* [Exercise brief] Write the lines below out exactly, dropping each picture.

(Page-level text extractions)
|---|

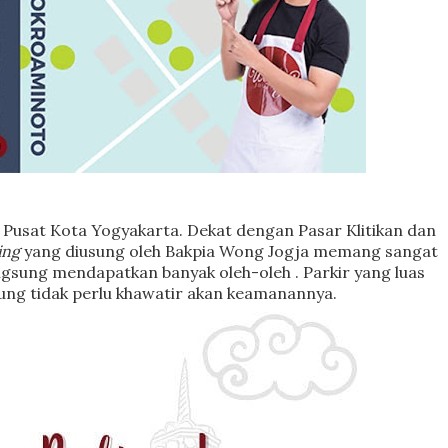
Pusat Kota Yogyakarta. Dekat dengan Pasar Klitikan dan
ing
yang diusung oleh Bakpia Wong Jogja memang sangat
ngsung mendapatkan banyak oleh-oleh . Parkir yang luas
ung tidak perlu khawatir akan keamanannya.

|---|

* [Answer box]
Pusat Kota Yogyakarta. Dekat dengan Pasar Klitikan dan
ing
yang diusung oleh Bakpia Wong Jogja memang sangat
ngsung mendapatkan banyak oleh-oleh . Parkir yang luas
ung tidak perlu khawatir akan keamanannya.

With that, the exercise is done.